Protein degradation is a key regulator of the cell cycle, inflammation and transcription — but little is known about its role in development. Zhu and Kirschner now report in Developmental Cell the identification of Xom — a developmental gene that is regulated by proteolysis.

In a screen to identify gene products that are differentially degraded before and after the onset of midblastula transition, the authors found that two proteins matched these criteria: an unknown protein and Xom, a homeobox transcription factor, which was stable during early gastrulation but subsequently degraded. Further experiments showed that Xom's degradation depended on the ubiquitin–proteasome pathway.

It turned out that one of two PEST domains (proline-, glutamic acid- and aspartic acid-, serine- or threonine-rich regions) present in Xom was required for Xom degradation. Interestingly, this so-called 'Xom destruction motif' (XDM) resembles the glycogen synthase kinase 3 (GSK3) consensus phosphorylation site, which is conserved in the known substrates for GSK3-dependent proteolysis such as β-catenin.

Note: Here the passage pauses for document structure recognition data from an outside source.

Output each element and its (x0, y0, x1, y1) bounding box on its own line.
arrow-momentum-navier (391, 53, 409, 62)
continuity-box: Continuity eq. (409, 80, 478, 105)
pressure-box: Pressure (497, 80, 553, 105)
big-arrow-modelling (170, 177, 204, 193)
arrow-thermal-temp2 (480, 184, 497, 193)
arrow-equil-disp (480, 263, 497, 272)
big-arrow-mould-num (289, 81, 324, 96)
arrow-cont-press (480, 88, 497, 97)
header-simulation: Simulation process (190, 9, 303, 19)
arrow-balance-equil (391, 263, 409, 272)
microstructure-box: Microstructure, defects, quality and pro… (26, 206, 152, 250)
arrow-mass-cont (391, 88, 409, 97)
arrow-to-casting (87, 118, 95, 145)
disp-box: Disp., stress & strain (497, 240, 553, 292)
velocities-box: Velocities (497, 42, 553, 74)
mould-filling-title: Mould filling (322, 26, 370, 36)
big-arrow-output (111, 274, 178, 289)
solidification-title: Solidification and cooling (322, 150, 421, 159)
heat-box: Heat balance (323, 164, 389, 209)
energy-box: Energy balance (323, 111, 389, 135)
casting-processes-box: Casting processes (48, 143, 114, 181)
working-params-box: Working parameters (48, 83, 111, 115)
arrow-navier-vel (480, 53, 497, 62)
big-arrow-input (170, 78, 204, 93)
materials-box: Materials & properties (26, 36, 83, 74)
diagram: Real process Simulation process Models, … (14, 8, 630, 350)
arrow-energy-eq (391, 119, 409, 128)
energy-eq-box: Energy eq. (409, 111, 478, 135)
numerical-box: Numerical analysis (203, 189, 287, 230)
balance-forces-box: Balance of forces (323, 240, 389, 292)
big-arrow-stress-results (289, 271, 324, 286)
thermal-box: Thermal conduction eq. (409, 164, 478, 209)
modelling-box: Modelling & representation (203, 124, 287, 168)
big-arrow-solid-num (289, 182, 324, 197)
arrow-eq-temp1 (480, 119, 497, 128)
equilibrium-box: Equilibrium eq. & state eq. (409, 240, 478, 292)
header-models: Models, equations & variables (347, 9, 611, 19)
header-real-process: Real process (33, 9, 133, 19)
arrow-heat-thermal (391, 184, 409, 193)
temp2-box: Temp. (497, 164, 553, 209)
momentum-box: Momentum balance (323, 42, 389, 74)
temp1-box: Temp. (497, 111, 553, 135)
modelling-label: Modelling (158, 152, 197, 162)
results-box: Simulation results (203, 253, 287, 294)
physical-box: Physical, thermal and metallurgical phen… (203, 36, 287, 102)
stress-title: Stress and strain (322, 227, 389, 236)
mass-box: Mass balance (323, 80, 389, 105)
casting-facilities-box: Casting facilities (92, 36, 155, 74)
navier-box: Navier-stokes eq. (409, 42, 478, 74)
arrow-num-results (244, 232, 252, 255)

Within the XDM, the authors found two phosphorylation sites — Ser140 and Ser144. A peptide of the phosphorylated XDM blocked Xom degradation. Paradoxically so did the unphosphorylated peptide, implying that the embryonic extract used in these assays contained a kinase activity, although this turned out not to be GSK3. By contrast, the same peptide in which Ser140 and Ser144 were mutated to Alanine residues was unable to block Xom degradation.

Using in vitro binding assays, Zhu and Kirschner found that the E3 ubiquitin ligase Skp1–Cullin–F-box complex (SCF) containing the F-box protein βTRCP is responsible for Xom degradation. And they were able to show that a dominant-negative βTRCP mutation blocked Xom degradation in vivo. Intriguingly, this E3 ubiquitin ligase complex also mediates the phosphorylation-dependent degradation of β-catenin.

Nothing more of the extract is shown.